ACTION ITEM: Return every line from the records below with the string "Nanda".

Data entries
-.-.-

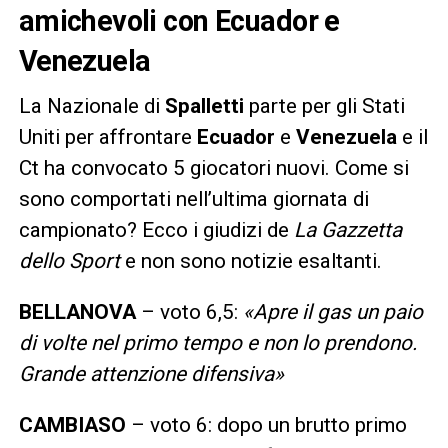
amichevoli con Ecuador e
Venezuela
La Nazionale di
Spalletti
parte per gli Stati
Uniti per affrontare
Ecuador
e
Venezuela
e il
Ct ha convocato 5 giocatori nuovi. Come si
sono comportati nell’ultima giornata di
campionato? Ecco i giudizi de
La Gazzetta
dello Sport
e non sono notizie esaltanti.
BELLANOVA
– voto 6,5:
«Apre il gas un paio
di volte nel primo tempo e non lo prendono.
Grande attenzione difensiva»
CAMBIASO
– voto 6: dopo un brutto primo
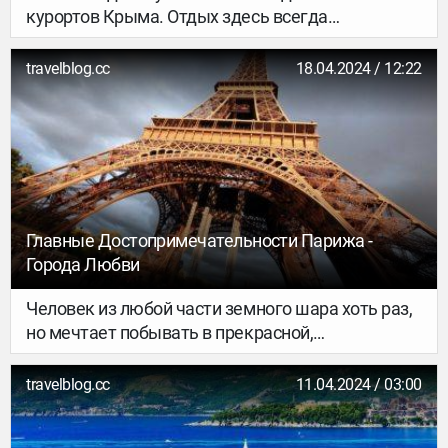
курортов Крыма. Отдых здесь всегда
пользовался популярностью, а поток туристов в
город каждое лето просто огромен. Это
travelblog.cc
18.04.2024 / 12:22
совершенно не удивительно, поскольку на
курорте отличные условия для отдыхающих:
прекрасные галечные пляжи, чистейшая
лазурная вода и развлечения. Не знаете что
посмотреть? Многочисленные исторические
достопримечательности Алупки ждут Вас!
Главные Достопримечательности Парижа -
Города Любви
Человек из любой части земного шара хоть раз,
но мечтает побывать в прекрасной,
романтической Франции. Страна стала
настоящим символом любви и искренних
travelblog.cc
11.04.2024 / 03:00
отношений. Историческим центром и столицей
Франции является Париж – город, сохранивший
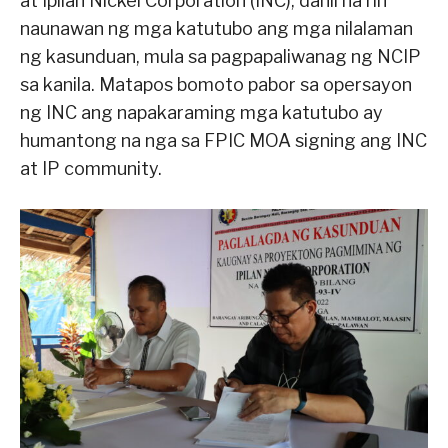
at Ipilan Nickel Corporation (INC), dahil na rin
naunawan ng mga katutubo ang mga nilalaman
ng kasunduan, mula sa pagpapaliwanag ng NCIP
sa kanila. Matapos bomoto pabor sa opersayon
ng INC ang napakaraming mga katutubo ay
humantong na nga sa FPIC MOA signing ang INC
at IP community.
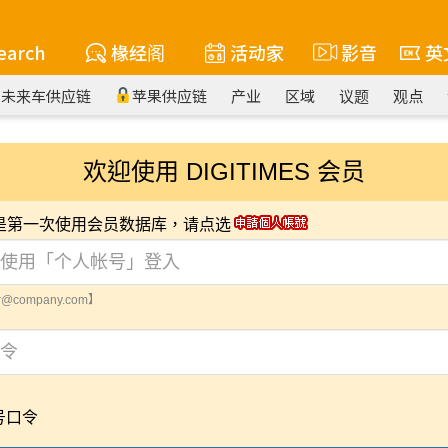
earch
椽经阁
活动家
影音
英
未来车供应链
苹果供应链
产业
区域
议题
观点
欢迎使用 DIGITIMES 会员
您是第一次使用会员数据库，请点选
@company.com】
号口令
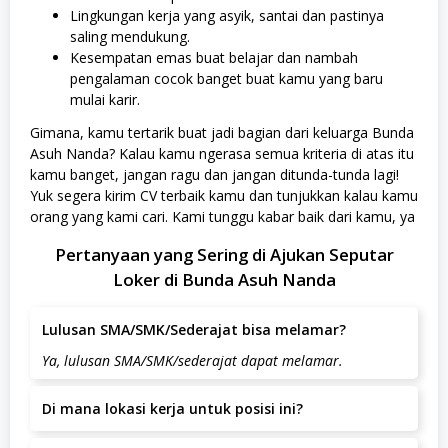
Lingkungan kerja yang asyik, santai dan pastinya
saling mendukung.
Kesempatan emas buat belajar dan nambah
pengalaman cocok banget buat kamu yang baru
mulai karir.
Gimana, kamu tertarik buat jadi bagian dari keluarga Bunda
Asuh Nanda? Kalau kamu ngerasa semua kriteria di atas itu
kamu banget, jangan ragu dan jangan ditunda-tunda lagi!
Yuk segera kirim CV terbaik kamu dan tunjukkan kalau kamu
orang yang kami cari. Kami tunggu kabar baik dari kamu, ya
Pertanyaan yang Sering di Ajukan Seputar
Loker di Bunda Asuh Nanda
Lulusan SMA/SMK/Sederajat bisa melamar?
Ya, lulusan SMA/SMK/sederajat dapat melamar.
Di mana lokasi kerja untuk posisi ini?
Lokasi kerja berada di Ujungberung Indah Kav 9 no.17,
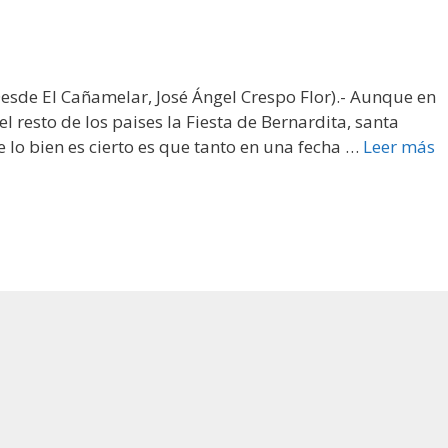
Desde El Cañamelar, José Ángel Crespo Flor).- Aunque en
 el resto de los paises la Fiesta de Bernardita, santa
e lo bien es cierto es que tanto en una fecha …
Leer más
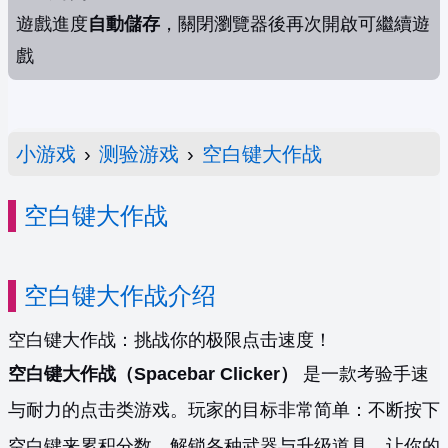
遊戲進度
自動儲存
，關閉瀏覽器後再次開啟可繼續遊
戲
小游戏
›
测验游戏
›
空白键大作战
空白键大作战
空白键大作战介绍
空白键大作战：挑战你的极限点击速度！
空白键大作战（Spacebar Clicker）
是一款考验手速
与耐力的点击类游戏。玩家的目标非常简单：不断按下
空白键来累积分数，解锁各种武器与升级道具，让你的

-.-.-

COMPLETED EXERCISE:
Asuh Nanda? Kalau kamu ngerasa semua kriteria di atas itu
Loker di Bunda Asuh Nanda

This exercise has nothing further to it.